As even very small fractions of bitcoin can store additional information, the company argues the costs could be affordable even if the Exonum system was running processing as many as 3,000 transactions per second.

"The only thing we need to have is the bitcoin you need for the transaction fees," Shevchenko said.

DLT design

But what about users that don't want bitcoin's added security?

Another major feature of Exonum is a new, unnamed consensus algorithm it claims improves on the Byzantine fault-tolerant protocols most often used today in distributed ledger proofs-of-concept. While the company did not disclose many details about the system, it described it as more robust and capable of achieving greater uptime.

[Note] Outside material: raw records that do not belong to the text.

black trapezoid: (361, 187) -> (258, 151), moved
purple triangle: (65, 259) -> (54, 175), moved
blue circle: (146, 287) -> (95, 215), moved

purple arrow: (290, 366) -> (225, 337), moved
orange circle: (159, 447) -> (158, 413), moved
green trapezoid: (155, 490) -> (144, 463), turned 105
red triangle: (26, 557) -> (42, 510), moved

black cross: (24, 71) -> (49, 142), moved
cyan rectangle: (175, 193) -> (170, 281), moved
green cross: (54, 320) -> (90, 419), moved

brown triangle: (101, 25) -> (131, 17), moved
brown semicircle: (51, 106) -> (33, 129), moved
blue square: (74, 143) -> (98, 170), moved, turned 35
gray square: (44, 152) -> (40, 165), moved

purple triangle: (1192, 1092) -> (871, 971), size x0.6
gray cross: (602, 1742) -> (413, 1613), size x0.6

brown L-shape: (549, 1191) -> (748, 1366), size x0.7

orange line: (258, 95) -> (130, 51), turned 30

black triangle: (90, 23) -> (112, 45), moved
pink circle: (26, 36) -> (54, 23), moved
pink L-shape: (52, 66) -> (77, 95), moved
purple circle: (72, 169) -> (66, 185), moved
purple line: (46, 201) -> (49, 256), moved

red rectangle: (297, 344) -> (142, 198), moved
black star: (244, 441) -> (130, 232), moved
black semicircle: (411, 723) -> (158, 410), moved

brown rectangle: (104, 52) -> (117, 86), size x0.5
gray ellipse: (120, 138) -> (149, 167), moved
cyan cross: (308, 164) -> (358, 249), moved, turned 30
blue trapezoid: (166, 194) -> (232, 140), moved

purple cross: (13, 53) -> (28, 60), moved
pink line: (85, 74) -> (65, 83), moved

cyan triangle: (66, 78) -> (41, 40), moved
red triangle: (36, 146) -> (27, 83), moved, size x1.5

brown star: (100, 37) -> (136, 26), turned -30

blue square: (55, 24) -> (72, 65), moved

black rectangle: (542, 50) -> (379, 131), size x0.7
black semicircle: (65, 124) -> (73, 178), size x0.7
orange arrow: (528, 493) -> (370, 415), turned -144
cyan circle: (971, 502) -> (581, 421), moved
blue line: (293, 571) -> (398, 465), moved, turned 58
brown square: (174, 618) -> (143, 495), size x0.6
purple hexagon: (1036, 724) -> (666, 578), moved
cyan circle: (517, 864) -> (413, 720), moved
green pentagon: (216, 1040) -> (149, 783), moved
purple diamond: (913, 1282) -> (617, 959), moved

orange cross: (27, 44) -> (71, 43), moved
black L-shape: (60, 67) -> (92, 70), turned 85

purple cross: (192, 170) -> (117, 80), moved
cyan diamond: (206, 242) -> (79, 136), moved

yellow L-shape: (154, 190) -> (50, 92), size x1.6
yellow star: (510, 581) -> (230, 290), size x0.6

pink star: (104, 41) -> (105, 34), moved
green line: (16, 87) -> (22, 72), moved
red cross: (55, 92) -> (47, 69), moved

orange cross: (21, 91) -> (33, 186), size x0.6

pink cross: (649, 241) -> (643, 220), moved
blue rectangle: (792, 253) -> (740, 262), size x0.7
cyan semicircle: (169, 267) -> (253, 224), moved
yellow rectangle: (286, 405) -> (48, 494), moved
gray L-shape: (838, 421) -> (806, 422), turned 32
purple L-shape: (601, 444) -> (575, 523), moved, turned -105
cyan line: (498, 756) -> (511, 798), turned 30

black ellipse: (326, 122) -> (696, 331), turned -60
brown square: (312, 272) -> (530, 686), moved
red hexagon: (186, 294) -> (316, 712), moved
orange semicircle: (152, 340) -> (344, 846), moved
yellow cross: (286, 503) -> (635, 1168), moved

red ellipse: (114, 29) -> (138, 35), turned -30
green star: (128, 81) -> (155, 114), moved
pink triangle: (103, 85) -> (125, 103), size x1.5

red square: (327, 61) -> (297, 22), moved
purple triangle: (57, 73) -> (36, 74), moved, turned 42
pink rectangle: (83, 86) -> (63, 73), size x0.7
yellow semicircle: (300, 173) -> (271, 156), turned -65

Elsewhere, Bitfury Group said Exonum's implementations can support features including multi-signature contracts, time locks and oracles.

However, in interview, Vavilov mostly kept his sights on the biggest picture for how these features will enable what he believes will be an important leap in the use of blockchain technology.

Evoking the classic comparison of private blockchains to intranets, Vavilov framed Exonum as a natural next step in bridging the gap between these systems, and public, open blockchains.

Vavilov said:

"Years ago when the internet started, a lot of conservative organizations didn't start using internet, they created so-called intranets to become comfortable. After some time, all intranets are connected to internet. We believe this will help build a more secure and scalable system."

Going forward, Bitfury Group said it will seek to update the product ahead of the release of an enterprise version of Exonum in the coming months.